What you need to do => Give the lines again exactly as they appear, from the first line of the listing through the line containing "lagging behind with", and omit every picture.

Available data =>
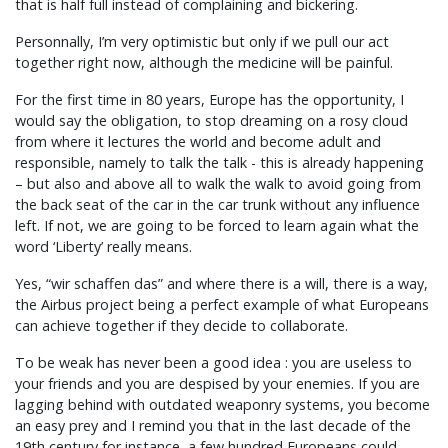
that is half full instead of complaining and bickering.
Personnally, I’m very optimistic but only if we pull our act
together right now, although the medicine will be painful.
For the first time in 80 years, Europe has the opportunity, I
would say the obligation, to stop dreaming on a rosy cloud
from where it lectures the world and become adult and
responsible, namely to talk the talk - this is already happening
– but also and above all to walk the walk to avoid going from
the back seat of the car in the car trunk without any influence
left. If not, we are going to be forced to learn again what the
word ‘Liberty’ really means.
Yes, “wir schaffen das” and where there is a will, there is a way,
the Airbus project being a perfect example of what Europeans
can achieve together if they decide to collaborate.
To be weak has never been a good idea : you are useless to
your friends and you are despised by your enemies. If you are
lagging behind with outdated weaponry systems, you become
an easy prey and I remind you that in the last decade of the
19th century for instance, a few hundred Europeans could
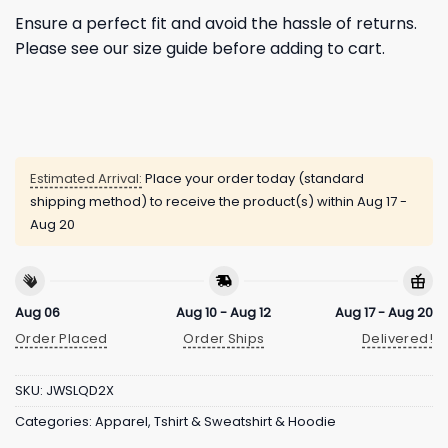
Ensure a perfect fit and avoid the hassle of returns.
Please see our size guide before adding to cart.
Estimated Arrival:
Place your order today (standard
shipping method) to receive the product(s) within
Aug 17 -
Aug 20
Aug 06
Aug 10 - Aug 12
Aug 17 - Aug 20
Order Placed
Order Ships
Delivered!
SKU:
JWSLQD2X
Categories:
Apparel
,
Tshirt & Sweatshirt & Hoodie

Answer space =>
that is half full instead of complaining and bickering.
Personnally, I’m very optimistic but only if we pull our act
together right now, although the medicine will be painful.
For the first time in 80 years, Europe has the opportunity, I
would say the obligation, to stop dreaming on a rosy cloud
from where it lectures the world and become adult and
responsible, namely to talk the talk - this is already happening
– but also and above all to walk the walk to avoid going from
the back seat of the car in the car trunk without any influence
left. If not, we are going to be forced to learn again what the
word ‘Liberty’ really means.
Yes, “wir schaffen das” and where there is a will, there is a way,
the Airbus project being a perfect example of what Europeans
can achieve together if they decide to collaborate.
To be weak has never been a good idea : you are useless to
your friends and you are despised by your enemies. If you are
lagging behind with outdated weaponry systems, you become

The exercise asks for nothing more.